Yatırımcıyı ikna etmekte mi zorlanıyorlar?
Yatırımcının ısrarlı bir şekilde yatırım yapma arzusu, rekabet gibi nedenlerden dolayı bazı gerçekleri görmemeleri mümkündür. Bu, AVM yatırımcısı için de perakendeci için de geçerlidir. Ama ortada bir matematik var. O matematiğin iyi anlatılması gerekiyor. Yatırımcı gibi düşünmeyi de sağlamak gerek. Ben o dillerin giderek uzaklaştıklarını ve birbirlerine yabancılaştıklarını görüyorum. Sonuç olarak da AVM yöneticileri yatırımcıları idare ediyor, kiracıları da yönetir hale geliyor.
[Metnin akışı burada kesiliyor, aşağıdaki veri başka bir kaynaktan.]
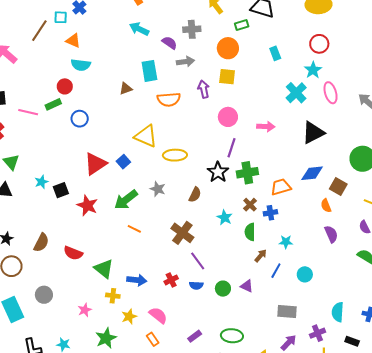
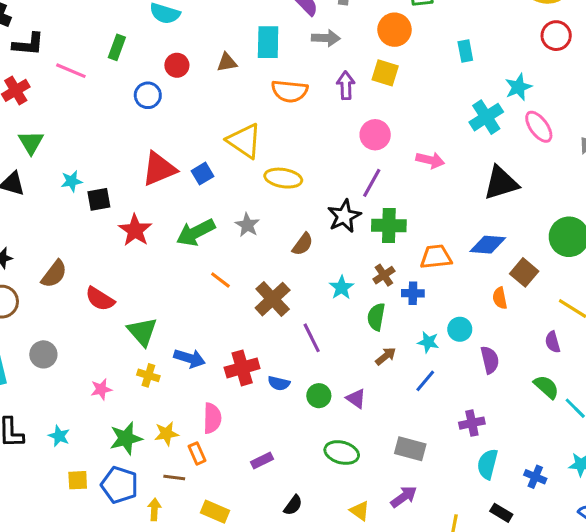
red circle: (319, 44) -> (556, 36), moved
red circle: (65, 86) -> (177, 65), moved
pink ellipse: (331, 93) -> (539, 127), turned -30
green rectangle: (53, 104) -> (117, 47), moved, turned -56
orange line: (134, 229) -> (220, 280), moved
purple semicircle: (331, 234) -> (490, 360), moved
purple line: (198, 261) -> (312, 338), moved
blue line: (276, 271) -> (425, 381), moved
cyan circle: (305, 274) -> (460, 329), moved
red cross: (171, 280) -> (242, 368), size x1.5
pink semicircle: (158, 315) -> (212, 418), turned 42
yellow star: (129, 317) -> (167, 434), moved
purple cross: (318, 333) -> (472, 423), moved
green ellipse: (232, 336) -> (342, 453), moved

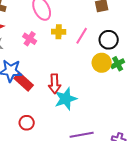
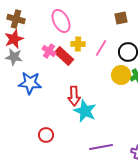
red rectangle: (24, 82) -> (64, 56), moved
cyan star: (66, 99) -> (85, 111), turned -30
Farklı olmak değil, bütünleşmek önemli
Baktığımız zaman AVM’ler, 350-400 marka ile dönüyor. Daha önce bazı markaların o AVM’lerde bulunması bir çekim gücü sağlıyordu. Ancak rekabet ile birlikte belki de marka karması artık AVM’leri farklı kılan bir özellik olmaktan çıktı. Peki, bir AVM’nin farklı olması nereden geçiyor?
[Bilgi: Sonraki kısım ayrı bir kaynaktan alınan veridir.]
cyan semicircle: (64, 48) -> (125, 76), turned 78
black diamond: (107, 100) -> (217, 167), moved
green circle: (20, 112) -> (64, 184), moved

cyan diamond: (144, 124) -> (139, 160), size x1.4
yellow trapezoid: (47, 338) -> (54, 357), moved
Bilgileri topluyoruz ama bilgileri yönetemiyoruz. Örneğin o sadakat kartlarını satanların amacı onu satarak bilgiyi toplamak. O toplanan bilgilerin yönetilmesi gerekiyor. Ama AVM yönetiminin günlük o kadar çok işi var ki… Dolayısıyla bilgiyi yönetebilmek için ya kadro bulunduracaksınız ya da satın alacaksınız. Libra DLM olarak böyle bir hizmeti planlamış durumdayız. “Yazılımı sattım sen ne yaparsan yap” değil, “yazılımı yaptım ama kullan” diyoruz. Ben bu işe girdiğim birinci günden beri bir tek şeye inanıyorum. Teknoloji var, acayip mimari projeler oldu, çok enteresan şeyler ürettik, hiç ummadığımız markalar Türkiye’ye geldi. Peki, bunu ne için yapıyorsunuz? İnsanlar için… Farklı olmanın bir iddia olmaması gerekiyor. Niye farklı olasınız? İşin doğrusu şu, siz AVM’ci de olsanız perakendeci de olsanız, sizinle anlaşacak kitleyi bulmanız lazım. O kitleyle buluşman, onların ihtiyaçlarına cevap vermen lazım. Hedef kitleyi tanımaya yönelik araştırmalar mutlaka yapılmalı. Ben bir AVM yapıyorsam, belli mesafelerde kimlerin oturduğunu görmem lazım. Örneğin caddede bir mağaza açıyorsunuz, 5 dakikalık yürüyüş mesafesinde kimler oturuyor? Biz bunları yazılımımız sayesinde AVM yatırımcısına da perakendeciye de verebiliyoruz. Çevresinde ne kadar konut olduğunu, hangi sektörlerde harcama yaptıklarını görebiliyoruz. Bu bilgiler kullanmadan yatırım yapılırsa ne getirisi olur bilmiyorum. C veya B olarak konumlanmış bir AVM’ye lüks markalar getirmenize gerek yok. Bazı AVM yatırımcıları lüks markaları getirmenin başarı olarak görebiliyor ama daha doğruyu getirdiğin zaman daha başarılı olursun. Farklı olmak şöyle bir şey, siz farklı olduğunuzda sizin o farkınızı giderecek çalışma hep vardır. Örneğin siz jaguar verirsiniz, başka biri uçak verir. Eğer siz buna farklılık diyorsanız eğer. Ama hedef kitlenizle bütünleşmeden bahsediyorsanız, o rakipleriniz için daha zordur. Niye farklı olmaya çalışıyorsunuz ki? Sektörde en temel sorunlardan biri de araştırma yapılmadan yatırımların yapılması. Temel somut verilere dayanmadan, işin matematiğine oturtmadan atacağınız her adım risktir. Bu giderek artan bir risktir.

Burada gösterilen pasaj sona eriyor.